One of my springtime projects at work was to button up a recently-refreshed process to transmit some billing data between systems. By 'recently-refreshed,' I mean 'finally made a process whereby a human doesn't have to manually generate a file which had been the de-facto process for the better part of twelve years. Due to the cascading effects of some staff turnover in the unit in question, IT was brought into the loop to help find a better way to work this process.
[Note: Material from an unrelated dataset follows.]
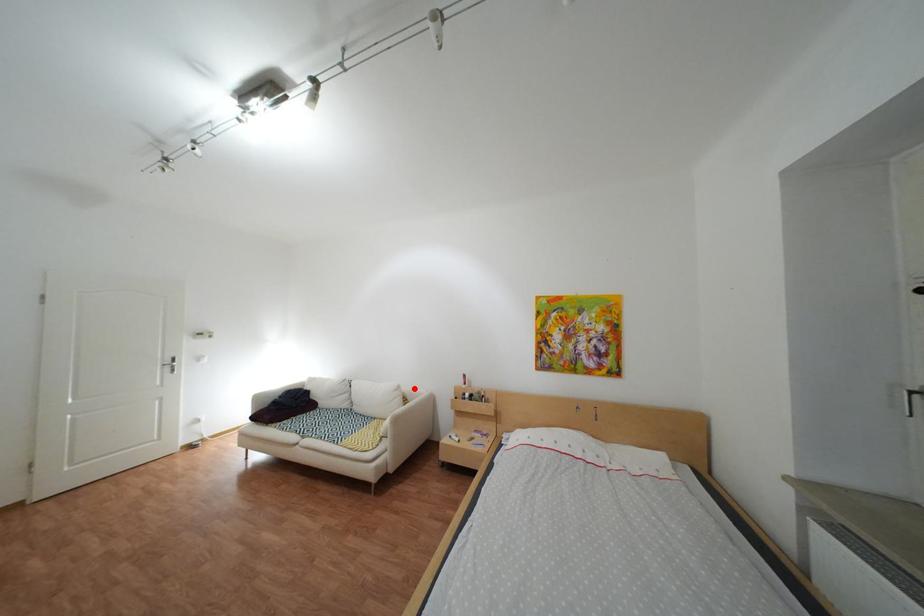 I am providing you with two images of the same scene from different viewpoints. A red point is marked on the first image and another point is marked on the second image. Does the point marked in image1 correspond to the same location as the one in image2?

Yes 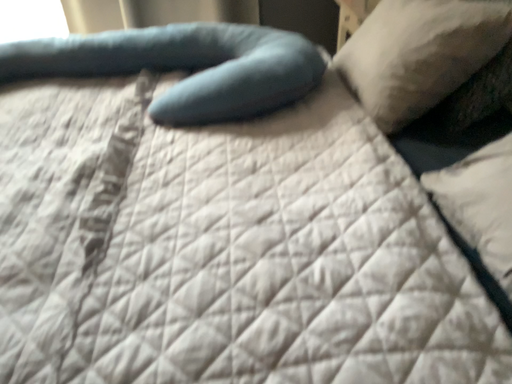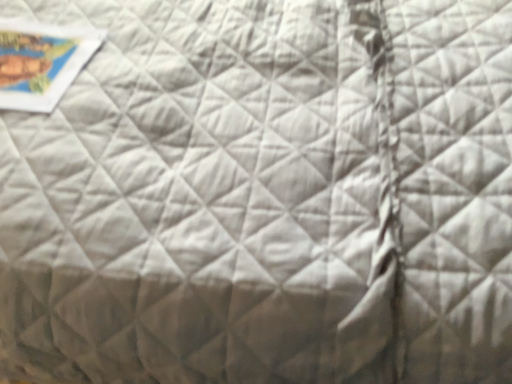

In January we did a soft-run of the transport process with a version of the file that I'd pseudo-automatically created. The key improvement in January's run was to ensure the transport was seamless between the source system, our automation environment, and the destination systems, so other than ensuring the file met the proper specification, very little proper automation was involved in its manipulation. Since it was a simple text file, the modifications necessary were super easy to do with some creative find/replace functions in Visual Studio Code (you are using VSCode for your everyday work, right?).

This One's Different

I have a lot of processes in production for manipulating and generating import/transport files. Oddly enough, though, for all of those things in production I didn't have one that used something super old school (to me): fixed width fields. The destination system in this particular transport process is incredibly picky about its character spacing, so we have to ensure it's character-perfect. In our testing during the January process, we discovered a few spacing issues that needed to be addressed, and I am glad we discovered those at the time because it made the buttoning-up process go much more smoothly.

Three Steps

If we ignore the steps of reading an input file and writing an output file, the process boils down to three relatively simple steps:

  1. Trim up and sanitize our input fields;
  2. Add to some running calculations (record count and sum data); and
  3. Stitch together a set of strings for writing to file.

That Weird Third Step

In PHP, I'm actually combining part of steps 1 and 3 in one line, which has the added 'benefit' of making me feel super gross about myself, but it works (and I don't have to worry about incoming data that unexpectedly went sideways, along the lines of this:

$outputText .= str_pad(trim($row[0]), 11) . str_pad(trim($row[1]), 9) . trim($row[2]) . "\r\n";

It just feels a bit wrong to be doing so many string operations in succession, especially gross because we're padding out the very strings we're trimming. But it's a necessary step: undoubtedly somewhere along the line we'll wind up with an input that contains some leading spaces or something and that'll inject all sorts of weird behavior in the output.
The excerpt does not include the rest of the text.